7 – A – The Great Fire of 1910 burned through 3 million acres in northern Idaho and western Montana. According to the Forest History Society, the wildfire killed 87 people, mostly firefighters, and is believed to be the largest wildfire in U.S. history. However, The Camp Fire in November 2018, was the deadliest in California history, but not the deadliest in the U.S. overall, and killed 85 people and scorched 153,336 acres — an area larger than the city of Chicago.

8 – D – The Waffle House Index is an informal metric used by the Federal Emergency Management Agency (FEMA) to determine the effect of a storm and the likely scale of assistance required for disaster recovery. The measure is based on the reputation of the Waffle House restaurant chain for staying open during extreme weather and for reopening quickly after very severe weather events such as tornadoes or hurricanes. The term was coined by FEMA Administrator Craig Fugate in May 2011, following the 2011 Joplin tornado.

9 – D – In May 1960 an earthquake in Chile was recorded at 9.5 on the Richter Scale, triggering a tsunami across the Pacific and killing 2,300 people.

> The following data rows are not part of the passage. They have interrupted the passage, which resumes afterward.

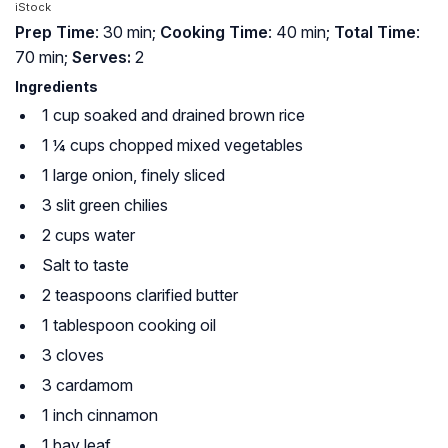
iStock
Prep Time
: 30 min;
Cooking Time
: 40 min;
Total Time
:
70 min;
Serves:
2
Ingredients
1 cup soaked and drained brown rice
1 ¼ cups chopped mixed vegetables
1 large onion, finely sliced
3 slit green chilies
2 cups water
Salt to taste
2 teaspoons clarified butter
1 tablespoon cooking oil
3 cloves
3 cardamom
1 inch cinnamon
1 bay leaf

10 – B – Initially developed for use at nuclear power plants, the flexibility and effectiveness of WebEOC has allowed the platform to become the most widely-used and battle-tested emergency management solution for industries including Aviation, Corporate Enterprise, Education, Emergency and Incident Management, Energy and Utilities, Federal Agencies, Government Defense, Healthcare, Public Health, State and Local Government Agencies, and Transportation.